I happen to appreciate Cronon’s suggestion; my colleague Dan seems to think otherwise. As he sees it, any moral interpretation of history blurs the facts. If moralistic narratives become the predominant historical methodology, he writes, “history will become nothing but an over dramatized HBO version of the current academic field.” Instead, he claims, we ought to strive for “more objective histories.” He poses the question: “is being emotionally moved necessary to the study of historical events?”
Well, certainly not. But to be clear, Cronon is addressing historical expression, not historical research. Dan is right to think that historians shouldn’t need to bring boxes of Kleenex with them to the archives. But if Cronon is right in saying that “the questions [historians] ask are all about value,” then questions of moral value are reasonably pertinent—if not necessary (1376). Furthermore, it would seem that to write a good history, the historian ought to engage—at least implicitly—in the moral dimension of her work. Human actions, after all, carry a moral weight, and its up to observers to determine the merits of those actions.

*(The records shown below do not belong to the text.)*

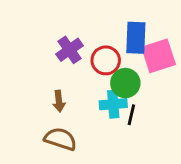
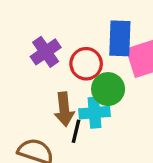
brown arrow: (59, 101) -> (64, 109), moved, size x1.4
black line: (131, 115) -> (76, 131), moved

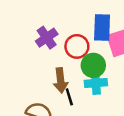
cyan cross: (95, 113) -> (96, 83), moved
black line: (76, 131) -> (69, 97), turned -30

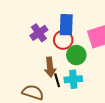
blue rectangle: (102, 28) -> (66, 25), moved
cyan cross: (96, 83) -> (73, 79), moved

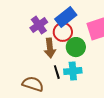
blue rectangle: (66, 25) -> (66, 17), turned 50
brown arrow: (50, 67) -> (50, 48), moved

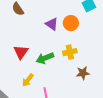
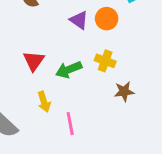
yellow cross: (70, 52) -> (105, 61), turned 32
yellow arrow: (28, 80) -> (44, 102), turned -56

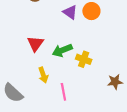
yellow cross: (105, 61) -> (84, 59), moved
brown star: (124, 91) -> (115, 82), moved

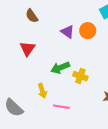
red triangle: (35, 44) -> (27, 49), moved
pink line: (63, 92) -> (61, 107), turned -70

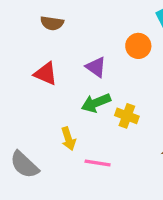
brown semicircle: (32, 16) -> (52, 23), turned -48
purple triangle: (68, 32) -> (96, 67), moved
red triangle: (27, 49) -> (46, 74), turned -42

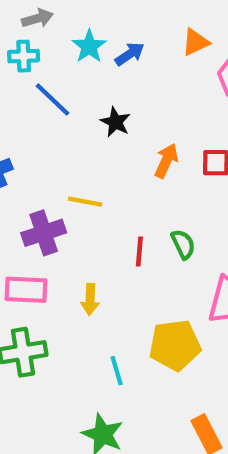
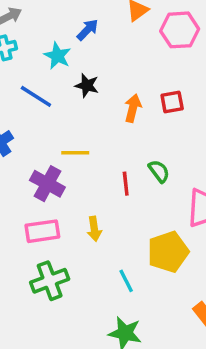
cyan star: (89, 46) -> (57, 56), moved
blue line: (52, 100) -> (36, 96), moved
purple cross: (44, 233) -> (47, 184), turned -32

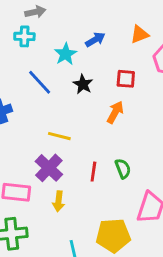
red square: (172, 102) -> (126, 79), moved
purple cross: (47, 184) -> (49, 168), moved

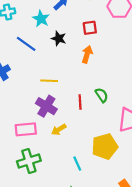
yellow arrow: (59, 201) -> (59, 130), turned 64

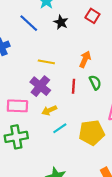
red square: (90, 28) -> (92, 16), turned 32
orange arrow: (87, 54) -> (85, 59), moved
cyan line: (77, 164) -> (60, 128), moved, turned 72

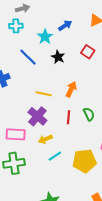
orange arrow: (85, 59) -> (71, 89), moved

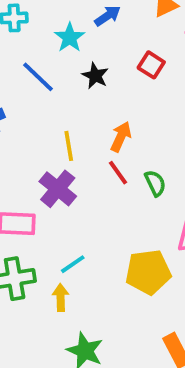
yellow line: (44, 94) -> (69, 146), turned 70
red line: (69, 117) -> (118, 173), moved, turned -40
yellow arrow: (45, 139) -> (61, 297), moved, turned 112
cyan line: (55, 156) -> (73, 264), moved

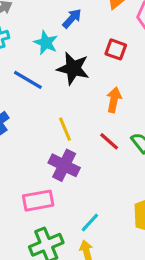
black star: (95, 76) -> (73, 68), size x1.5
orange arrow: (121, 137) -> (114, 100), moved

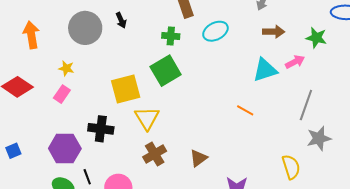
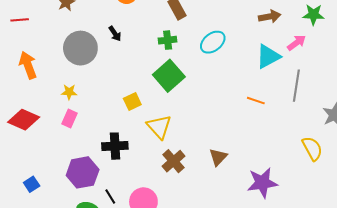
cyan ellipse: (215, 31) -> (213, 42), moved
yellow square: (126, 89) -> (132, 102), size x0.6
gray line: (306, 105) -> (296, 86), moved

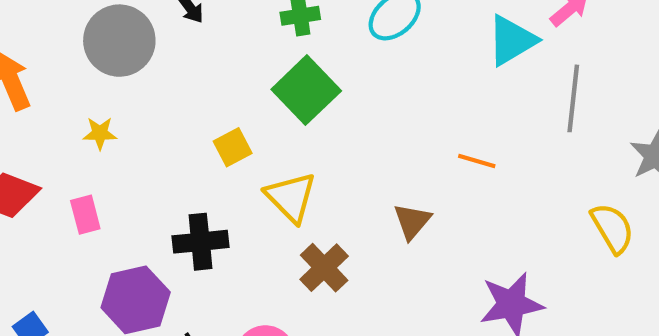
orange line: (256, 101) -> (477, 161), moved
pink rectangle: (69, 118) -> (85, 215), moved, turned -36
brown triangle: (218, 157) -> (412, 221), moved

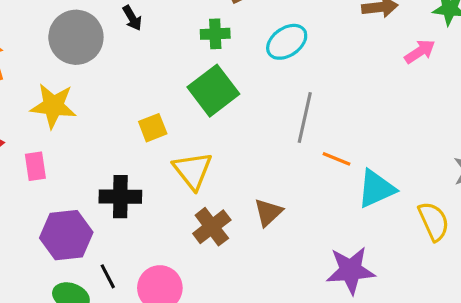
cyan triangle: (512, 40) -> (376, 189), moved
gray line: (573, 98) -> (305, 118), moved
yellow star: (100, 133) -> (53, 106), size x1.8
brown triangle: (412, 221) -> (268, 212), moved

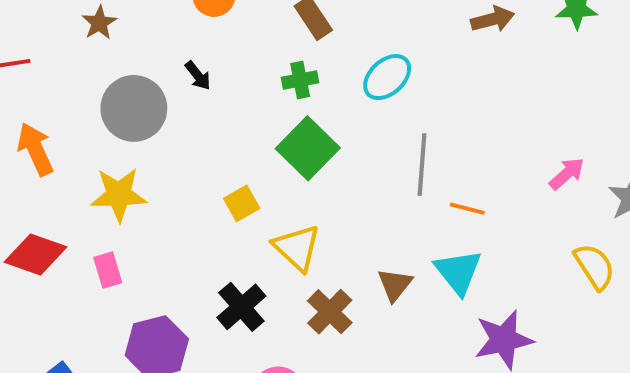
pink arrow: (420, 52) -> (567, 174), moved
cyan triangle: (376, 189) -> (458, 272), moved, turned -36
black cross: (120, 197) -> (241, 307), moved, turned -33

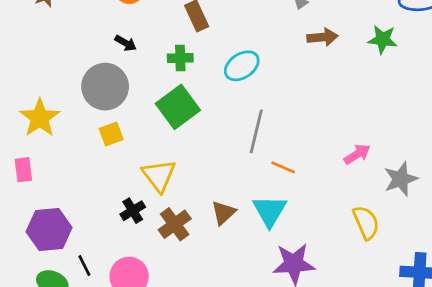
black arrow: (198, 76) -> (126, 43), moved, turned -30
gray circle: (134, 108) -> (105, 87), moved
yellow star: (119, 195) -> (40, 118), turned 30
yellow square: (242, 203) -> (111, 134), moved
black cross: (241, 307) -> (133, 211), moved, size x0.7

Where I think some—like Dan—may find fault in a moral, historical narrative, however, is in its presumed shift in focus from concrete analysis to abstract description. But according Cronon’s stipulations, to “moralize history” does not water down it down; nor does it alter it. As Cronon writes, readers of history “cannot escape the valuing process defines [their] relationship to it” (1375). What’s important to note here is that, in Cronon’s view, readers do the “moralizing,” not the historians. Certainly a historian crafting a narrative can mold it with various biases—a fact which Dan seems to target exclusively with his “politicizing history” comment—but ultimately, according to Cronon, the historian’s work merely forms the “telos against which [readers] judge the . . . morality of human actions” [emphasis added] (1375). So, perhaps it’s important to bear in mind that, for Cronon, his ‘moral imagination’ informs the reader—not the historian—and the historical craft is left objective and intact.